En vue de contrer l’offensive diplomatique marocaine en Afrique, le Polisario a envoyé des émissaires dans certains pays du continent. Des membres de la direction du Front se sont rendus en Ethiopie, en Ouganda et en Mauritanie, pays qui reconnaissent la « RASD ». Le Polisario veut tout faire pour empêcher un changement de la charte de l’UA qui permettrait de l’expulser de l’organisation panafricaine.

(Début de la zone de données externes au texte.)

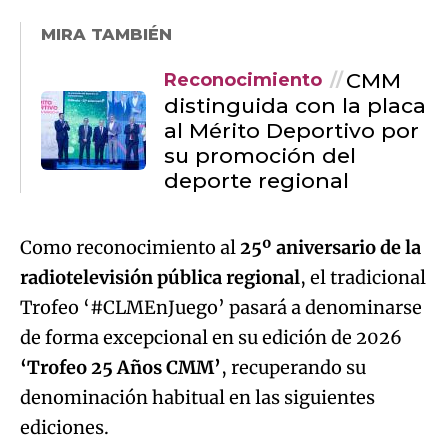
MIRA TAMBIÉN
CMM
Reconocimiento
distinguida con la placa
al Mérito Deportivo por
su promoción del
deporte regional
Como reconocimiento al
25º aniversario de la
radiotelevisión pública regional
, el tradicional
Trofeo ‘#CLMEnJuego’ pasará a denominarse
de forma excepcional en su edición de 2026
‘Trofeo 25 Años CMM’
, recuperando su
denominación habitual en las siguientes
ediciones.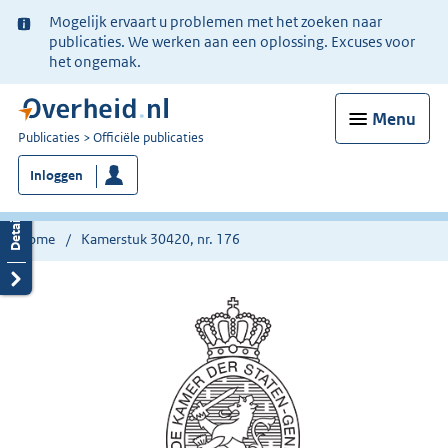
Ter
Mogelijk ervaart u problemen met het zoeken naar
informatie:
publicaties. We werken aan een oplossing. Excuses voor
het ongemak.
Menu
U
Publicaties
Officiële publicaties
bent
Inloggen
nu
hier:
Home
Kamerstuk 30420, nr. 176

Le Polisario se prépare à l’adhésion du Maroc à l’Union africaine. Après le message adressé par le roi Mohammed VI au président en exercice de l’organisation panafricaine, le Tchadien Idriss Déby, le Front s’était contenté de concertations avec les hauts responsables algériens dans la capitale du voisin de l’Est. Aujourd’hui, il a décidé de passer à la vitesse supérieure en lançant à son tour une offensive diplomatique.

 

Trois émissaires du Front ont été dépêchés en Ethiopie, en Ouganda et en Mauritanie pour y transmettre des messages de Brahim Ghali. Le choix de ces Etats n’est pas fortuit. Ils reconnaissent tous « RASD » et ne sont pas signataires de la motion des 28 membres de l’UA réclamant l’expulsion de la république autoproclamée en 1976. Mais l’étape éthiopienne est loin d’être un hasard. Addis-Abeba a en effet initié un rapprochement avec le royaume et défend sa demande d’adhésion à l’UA.

 

En Ethiopie, « le ministre des Affaires africaines » du Polisario, Hamdi Bekki s’est entretenu avec le premier ministre Haile Mariam Dessalegn alors que le revenant Bachir Mustapha Sayed a été reçu par le premier ministre ougandais. A ces deux étapes, s’ajoute Nouakchott où le coordinateur du Polisario avec la Minurso, M'Hamed Khaddad, a rencontré le président Mohamed Ould Abdelaziz.

 

Eviter que l’adhésion du Maroc ne rime avec l’expulsion du Front

 

Si le Polisario n’est pas en mesure d’empêcher un retour du royaume dans les rangs de l’Union africaine, il souhaite qu’un tel acte ne soit pas suivi dans les années à venir par une suspension de la « RASD ». C’est l’objectif majeur de l’action diplomatique des séparatistes sur le continent. Cette revendication a d’ailleurs été immédiatement brandie par le pouvoir algérien dès la conclusion du 27e sommet de l’Union africaine qui s’était tenu les 17 et 18 juillet à Kigali.

 

La demande marocaine devrait être examinée lors du prochain sommet de l’UA, prévu les 30 et 31 janvier 2017 à Addis-Abeba. L’adhésion à l’UA devrait avoir lieu après un processus de vote. Mais le royaume devra s’armer de patience pendant  quelques années encore avant que l’UA ne revienne sur la décision de son ancêtre, l’Organisation de l’unité africaine, d’admettre dans ses rangs le Polisario. Pour cela, il lui faudra convaincre les 2/3 des membres, précisément 36 Etats, pour amender la charte de l’Union adoptée le 11 juillet 2000 à Lomé au Togo. Celle-ci ne prévoit pas, actuellement, l’expulsion mais seulement une suspension en cas de coup d’Etat militaire.